¿Confesiones privadas? Lo que cuentas a un chatbot puede terminar siendo usado en tu contra

Una investigación encontró conversaciones con sistemas de IA incorporadas a causas civiles y penales en EE.UU., y advierte que esos intercambios no gozan de protección legal por privacidad.

Millones de personas recurren a los chatbots de inteligencia artificial para plantear cuestiones que quizá no compartirían con ninguna persona, sin saber que esas conversaciones pueden acabar convertidas en pruebas judiciales. Una revisión de registros públicos realizada por The Washington Post encontró menciones a esas conversaciones en una docena causas civiles y penales de EE.UU. durante los últimos dos años.

Uno de los casos fue el de un adolescente identificado como R.K.C., que había demandado a Meta*, Snap, TikTok y YouTube alegando que sus aplicaciones le provocaron durante años adicción a las redes sociales y problemas de salud mental. Conversaciones íntimas que había mantenido con ChatGPT terminaron incorporadas al expediente por parte de abogados defensores de las compañías.

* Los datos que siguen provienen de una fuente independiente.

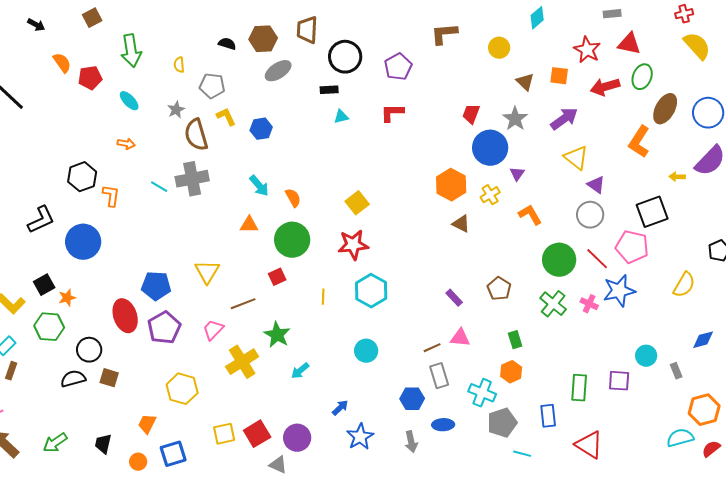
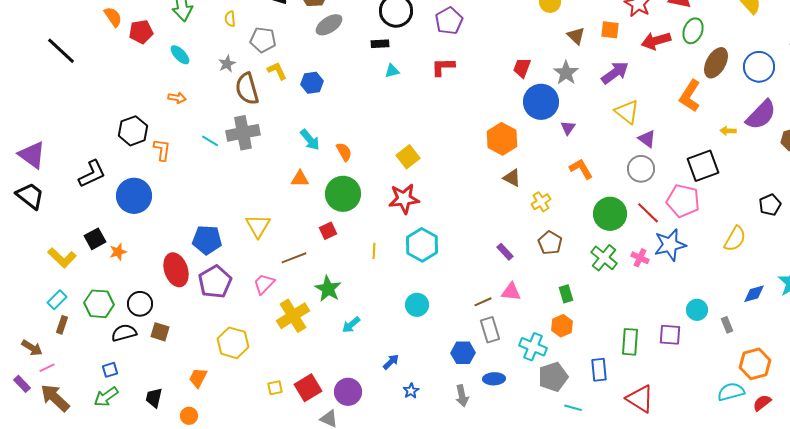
yellow cross: (490, 195) -> (541, 202), moved
green hexagon: (49, 327) -> (99, 304), moved
yellow square: (224, 434) -> (275, 388), size x0.7
blue star: (360, 437) -> (411, 391), size x0.6
blue square: (173, 454) -> (110, 370), moved, size x0.6

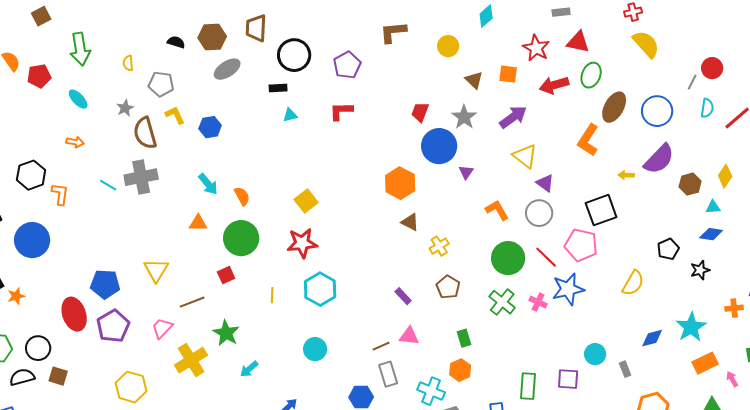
orange L-shape: (581, 169) -> (497, 210), moved

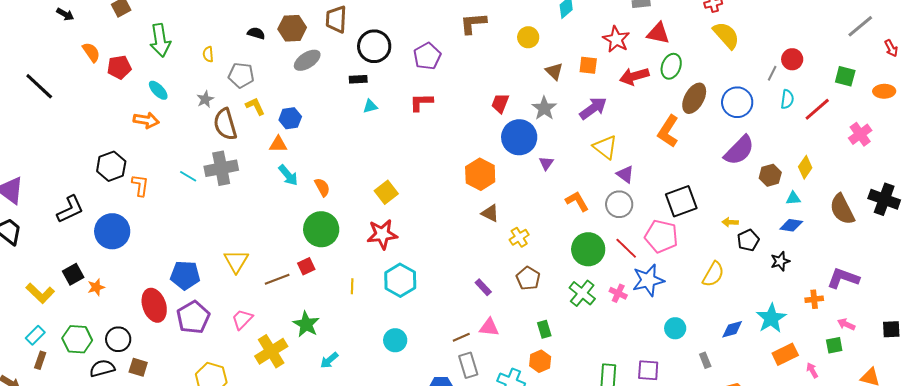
orange arrow: (75, 142) -> (146, 120), moved, size x1.4
yellow arrow: (626, 175) -> (730, 222), moved
orange triangle: (198, 223) -> (278, 144), moved
brown line: (192, 302) -> (277, 279), moved
cyan circle: (595, 354) -> (675, 328), moved

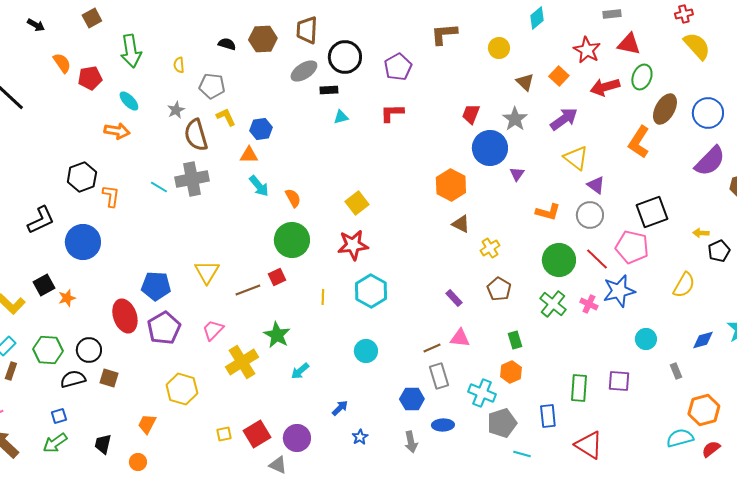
gray ellipse: (307, 60) -> (304, 71), moved
orange square: (588, 65) -> (559, 76), turned 36
orange L-shape: (577, 201) -> (548, 212), turned 135

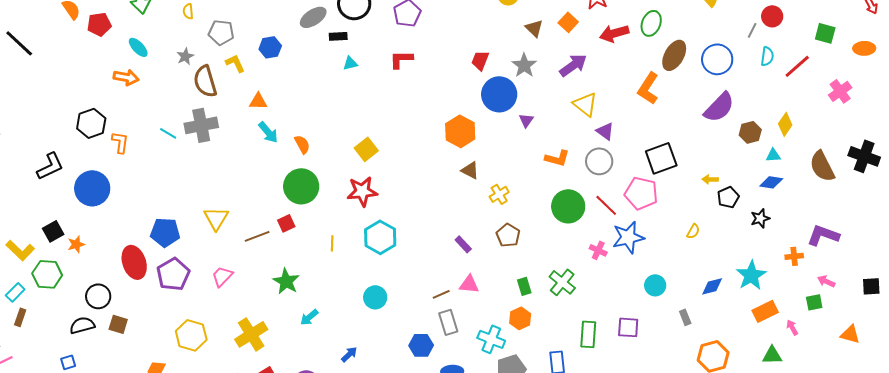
blue hexagon: (261, 129) -> (270, 47), moved
yellow semicircle: (684, 285) -> (693, 231), size x0.6
green cross: (553, 304) -> (562, 282), moved
green hexagon: (48, 350) -> (47, 274), moved
yellow cross: (242, 362) -> (251, 334), moved

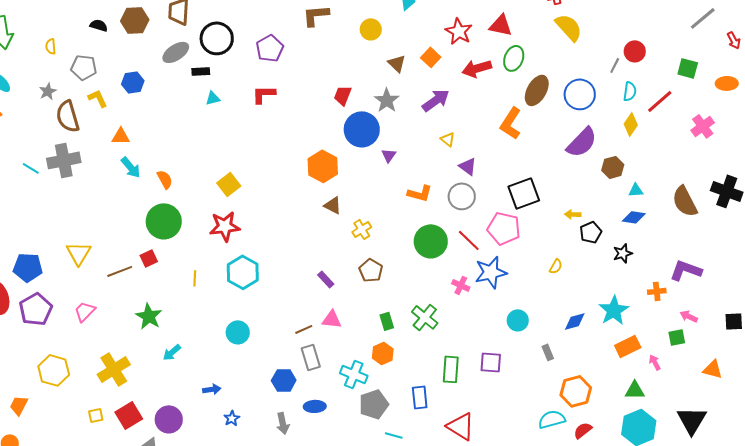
yellow triangle: (585, 104) -> (448, 139), size x0.6
yellow diamond: (785, 124) -> (631, 124), moved
blue arrow: (349, 354) -> (212, 389), turned 36

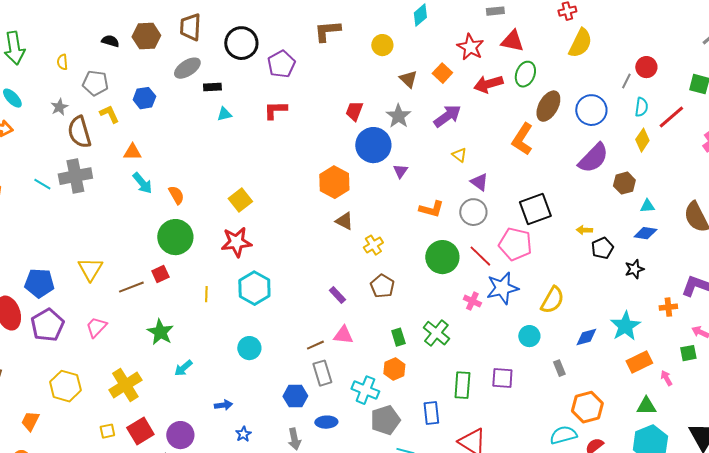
yellow semicircle: (569, 27) -> (580, 43), turned 68
black circle: (217, 38) -> (241, 43), moved
yellow semicircle: (556, 266) -> (552, 300), moved, size x1.8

Su propia defensa alegó que un menor puede contarle a un chatbot cosas que no le diría "a un terapeuta, un padre o un amigo", sin imaginar que posteriormente podrían aparecer en un informe judicial.

Los registros también han sido utilizados en causas penales. En Misuri, Ryan Schaefer permitió que policías revisaran su teléfono mientras investigaban daños contra 17 vehículos. Los agentes encontraron que la noche del incidente había preguntado a ChatGPT cómo podían descubrir que él había destrozado varios automóviles. Fue detenido días después, se declaró culpable de daños a la propiedad y recibió cinco años de libertad condicional.

El chat, en manos de la Justicia

El acceso puede producirse de distintas maneras. En procesos civiles, las conversaciones pueden ser obtenidas durante la etapa de producción de pruebas, que permite revisar dispositivos de las partes. En investigaciones criminales, pueden aparecer tras el registro de un teléfono, autorizado por su propietario o mediante una orden judicial. Además, las autoridades pueden solicitar información directamente a las compañías de IA.

A diferencia de lo que ocurre con determinadas comunicaciones entre un abogado y su cliente, las conversaciones con un chatbot no cuentan actualmente con un privilegio legal específico. Un juez federal de Nueva York lo estableció así este año al rechazar el argumento de un ejecutivo investigado por fraude, que pretendía impedir que los fiscales examinaran las conversaciones que había mantenido con Claude sobre posibles estrategias de defensa: el sistema de IA no era su abogado.

Existe además otra vía por la cual una conversación puede llegar a las autoridades. OpenAI ha explicado que utiliza sistemas automatizados para detectar señales de comportamientos peligrosos y que revisores humanos pueden alertar a las fuerzas de seguridad cuando consideran que existe un riesgo "inminente y creíble" de daño contra otras personas. En Florida, un alerta de la compañía al FBI derivó este año en una investigación contra un hombre que había relatado a ChatGPT planes para asesinar a su expareja; posteriormente se declaró culpable y recibió ocho años de libertad condicional.

El director ejecutivo de OpenAI, Sam Altman, ha sostenido que las conversaciones con sistemas de IA deberían recibir protecciones legales similares a las existentes para determinados intercambios, como con médicos o abogados. Por ahora, sin embargo, ese blindaje no existe. "En un espacio no regulado, es muy improbable que algún tribunal determine que estas comunicaciones son privilegiadas", explicó al periódico Laura Abelson, profesora de Derecho de la Universidad Metodista del Sur.

*Calificada en Rusia como organización extremista, cuyas redes sociales están prohibidas en su territorio.